Senator Rob Portman is getting praise today for switching his position on same sex marriage.  Woot!  He changed his mind once he learned his son is gay and that he should have the chance for lifetime love and all that.  How sweet!

I cannot help but be annoyed.  Not that he changed his mind.  That is swell.  Learning/evolution is great, but if our politicians can only learn from short-range empathy--when one's kin is involved--then I really am not that impressed.  Yes, it can take a heap of time for people to learn and adjust, realizing that they are on the wrong side of history.  Clinton just admitted last week that he was wrong to sign the DOMA legislation, but he was an opportunist then and now.  I doubt he thought DOMA was right, and his change of heart has less to do with gay relatives and more to do with not being President in 1994.
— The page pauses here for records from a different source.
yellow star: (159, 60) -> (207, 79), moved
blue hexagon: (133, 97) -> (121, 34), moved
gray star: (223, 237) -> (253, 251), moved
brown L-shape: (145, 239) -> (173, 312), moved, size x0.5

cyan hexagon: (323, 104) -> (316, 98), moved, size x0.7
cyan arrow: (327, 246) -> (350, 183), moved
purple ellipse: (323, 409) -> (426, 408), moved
Must we assign one gay person to be a family member to each politician opposed to gay marriage?  What does this say about our larger political system?  Didn't we manage to get laws reversed on inter-racial marriage without politicians suddenly realizing they had black kids or kids in love with black kids?
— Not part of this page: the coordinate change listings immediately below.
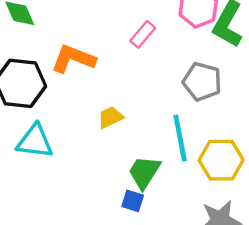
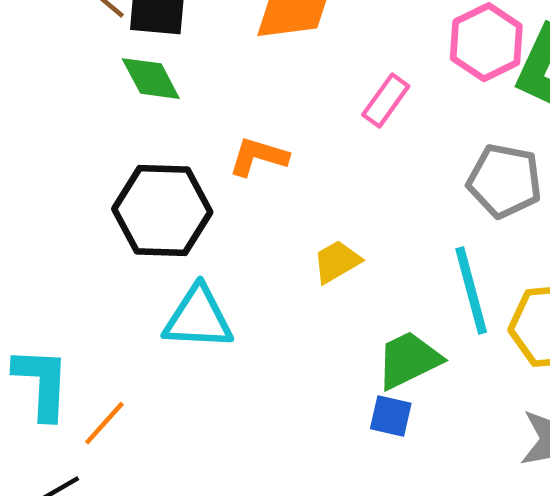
orange L-shape: (73, 59) -> (258, 157), size x0.7
green trapezoid: (144, 172) -> (409, 360), turned 36

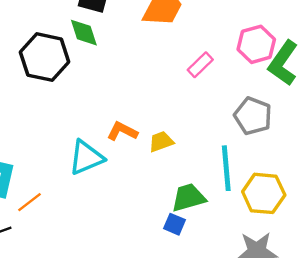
orange L-shape: (258, 157) -> (122, 131), moved
black hexagon: (162, 210) -> (45, 57), moved
cyan triangle: (198, 318) -> (86, 157), turned -36

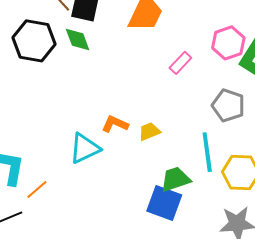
black hexagon: (45, 57) -> (34, 41), moved
blue square: (174, 224) -> (164, 203), size x1.8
Again, this is great that we have one more politician on the right side of history.  But the causal process here says something to me that does not fill me full of joy and happiness.  I wish our politicians had more empathy for those who they did not know.  But I guess I will settle for whatever it takes.

Update
This tweet expresses my views better than I can:

3 comments:

Anonymous said...

Re the first paragraph: Portman didn't "realize" his son is gay; his son told him -- according to Portman's column in The Columbus (Ohio) Dispatch. There is a difference.

Steve Saideman said...

Thanks, I changed realized to learned.

Scott Timcke said...

"Since I found out my son was sequestered, my views have evolved."